Tempered glass is a type of safety glass that is used when there is a fear of breakage if standard glass had been used. Tempered glass is four to five times stronger than standard glass. When it breaks, it breaks into thousands of tiny (about 1/8 inch)pieces versus large sharp pointed pieces. This is why it is used in applications like shower doors, skylights, windows, and refrigerator shelves. However, you do still need to wear gloves when handling broken tempered glass since it can be a little sharp.
This type of glass is manufactured through a process of extreme heating and rapid cooling, making it harder than normal glass. Recycled glass artists can use this type of glass in casting (after it is broken and therefore, no longer tempered). I often obtain large sheets of donated tempered glass and then need to break it up in order to stack it into a plaster/silica mold.
First, I place a sheet of plastic on the floor that is a little larger than the glass sheet. I then lay the glass sheet flat on top of it. I next take a pointed metal hole punch (see photo above) or a screwdriver with a pointed tip and hammer in the same exact spot. It can take several minutes of hammering and you must keep the point of your tool in the exact same position. Eventually you will see a small chip in the glass and you continue to hammer the metal tip into this glass chip. You will soon hear this loud pop sound and crackling noise as thousands of little cracks expand throughout the glass piece. You can also use a drill with a bit for drilling a hole.

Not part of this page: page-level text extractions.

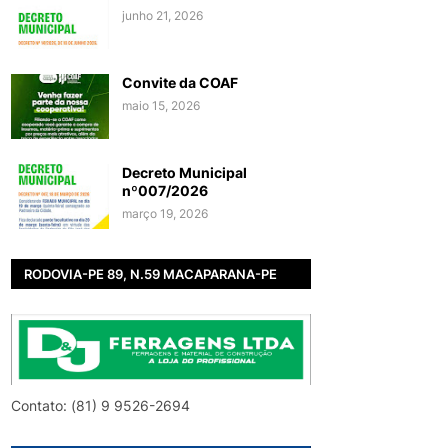
junho 21, 2026
Convite da COAF
maio 15, 2026
Decreto Municipal
nº007/2026
março 19, 2026
RODOVIA-PE 89, N.59 MACAPARANA-PE
Contato: (81) 9 9526-2694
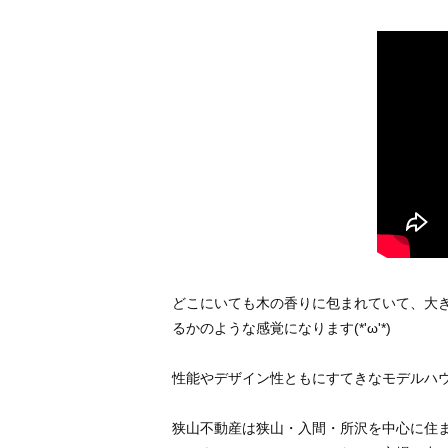
どこにいても木の香りに包まれていて、大
るかのような感覚になります(*'ω'*)
性能やデザイン性ともにすてきなモデルハウ
狭山不動産は狭山・入間・所沢を中心に住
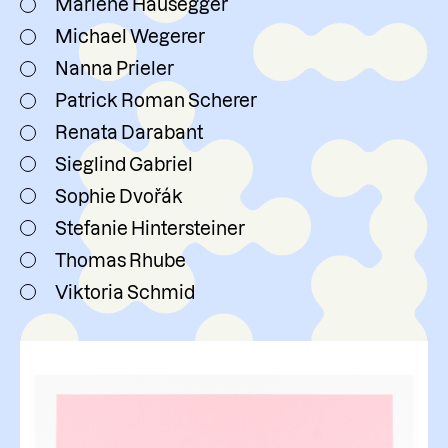
Marlene Hausegger
Michael Wegerer
Nanna Prieler
Patrick Roman Scherer
Renata Darabant
Sieglind Gabriel
Sophie Dvořák
Stefanie Hintersteiner
Thomas Rhube
Viktoria Schmid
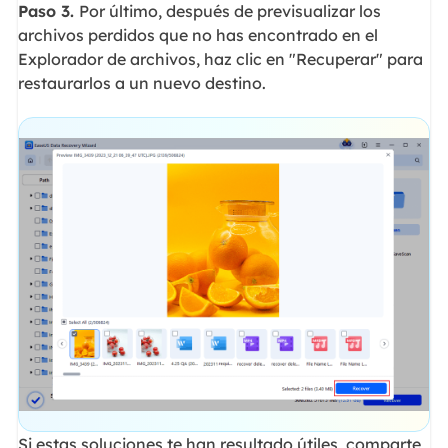
Paso 3.
Por último, después de previsualizar los
archivos perdidos que no has encontrado en el
Explorador de archivos, haz clic en "Recuperar" para
restaurarlos a un nuevo destino.
Si estas soluciones te han resultado útiles, comparte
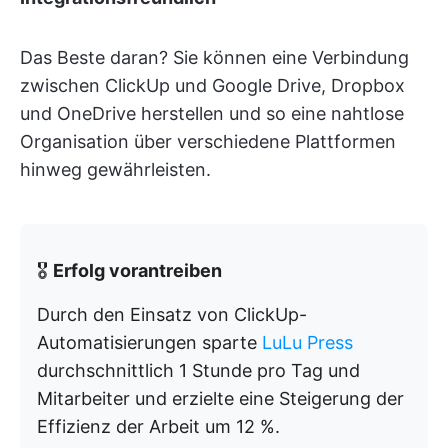
Das Beste daran? Sie können eine Verbindung
zwischen ClickUp und Google Drive, Dropbox
und OneDrive herstellen und so eine nahtlose
Organisation über verschiedene Plattformen
hinweg gewährleisten.
🎖️
Erfolg vorantreiben
Durch den Einsatz von ClickUp-
Automatisierungen sparte
LuLu Press
durchschnittlich 1 Stunde pro Tag und
Mitarbeiter und erzielte eine Steigerung der
Effizienz der Arbeit um 12 %.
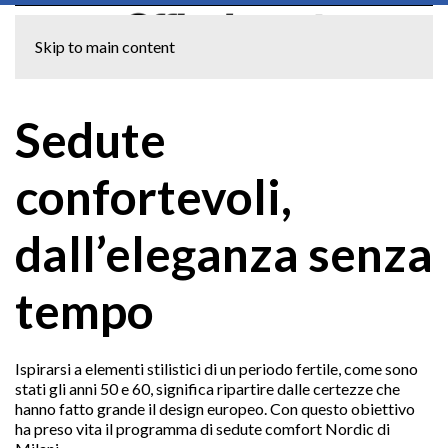
Skip to main content
Sedute
confortevoli,
dall’eleganza senza
tempo
Ispirarsi a elementi stilistici di un periodo fertile, come sono
stati gli anni 50 e 60, significa ripartire dalle certezze che
hanno fatto grande il design europeo. Con questo obiettivo
ha preso vita il programma di sedute comfort Nordic di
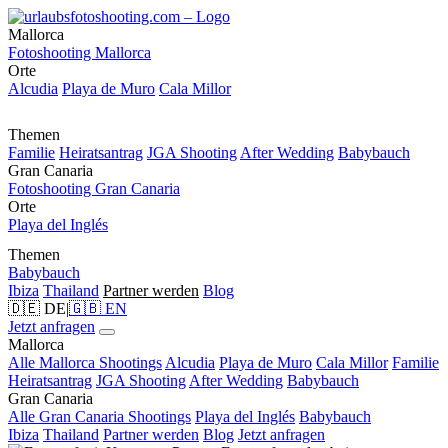
Mallorca
Fotoshooting Mallorca
Orte
Alcudia
Playa de Muro
Cala Millor
Themen
Familie
Heiratsantrag
JGA Shooting
After Wedding
Babybauch
Gran Canaria
Fotoshooting Gran Canaria
Orte
Playa del Inglés
Themen
Babybauch
Ibiza
Thailand
Partner werden
Blog
🇩🇪 DE
|
🇬🇧 EN
Jetzt anfragen
Mallorca
Alle Mallorca Shootings
Alcudia
Playa de Muro
Cala Millor
Familie
Heiratsantrag
JGA Shooting
After Wedding
Babybauch
Gran Canaria
Alle Gran Canaria Shootings
Playa del Inglés
Babybauch
Ibiza
Thailand
Partner werden
Blog
Jetzt anfragen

Taking ordinary glass into a tempered state involves heating the glass in a special furnace to approximately 1260degrees Fahrenheit then setting a permanent tension between the glass “core” and outer surfaces by rapidly cooling the glass in a high pressure quench. So when fully tempered glass is broken, the release of tension between the surfaces initiates a cascade of much smaller glass fragments than ordinary annealed glass. It is very difficult if not impossible to create large sheets of tempered glass in non-factory type glass studios.